Le gouvernement israélien a soutenu de manière sensationnelle un accord de cessez-le-feu et d'échange d'otages avec le Hamas, quelques jours seulement après que la nation a commémoré les deux ans de l'horrible massacre du 7 octobre.
L'administration de Benjamin Netanyahu a lancé jeudi la bombe selon laquelle les membres du cabinet avaient apporté leur soutien final à l'accord controversé après 734 jours de guerre brutale.

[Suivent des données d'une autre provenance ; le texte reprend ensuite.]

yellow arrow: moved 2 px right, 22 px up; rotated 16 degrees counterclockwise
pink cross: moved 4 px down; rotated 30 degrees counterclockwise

Dans une déclaration dramatique, le bureau du Premier ministre israélien a confirmé : "Le gouvernement vient d'approuver le cadre de la libération de tous les otages – vivants et décédés", rapporte le Daily Mail. Cette nouvelle intervient alors que Trump met en doute le désarmement du Hamas après le cessez-le-feu à Gaza.
Un ministre d’extrême droite menace l’effondrement de la coalition
La décision a été adoptée malgré l’opposition explosive du ministre de la Sécurité nationale, Itamar Ben-Gvir, qui a lancé une attaque cinglante contre l’accord.
Le chef du parti Pouvoir juif avait juré plus tôt qu'il rejetterait l'accord et avait lancé un ultimatum dévastateur selon lequel il pourrait torpiller le gouvernement de coalition de Netanyahu si « le pouvoir du Hamas n'était pas démantelé ».
"Au cours de conversations que j'ai eues avec le Premier ministre ces derniers jours, j'ai clairement indiqué qu'en aucun cas je ne fera...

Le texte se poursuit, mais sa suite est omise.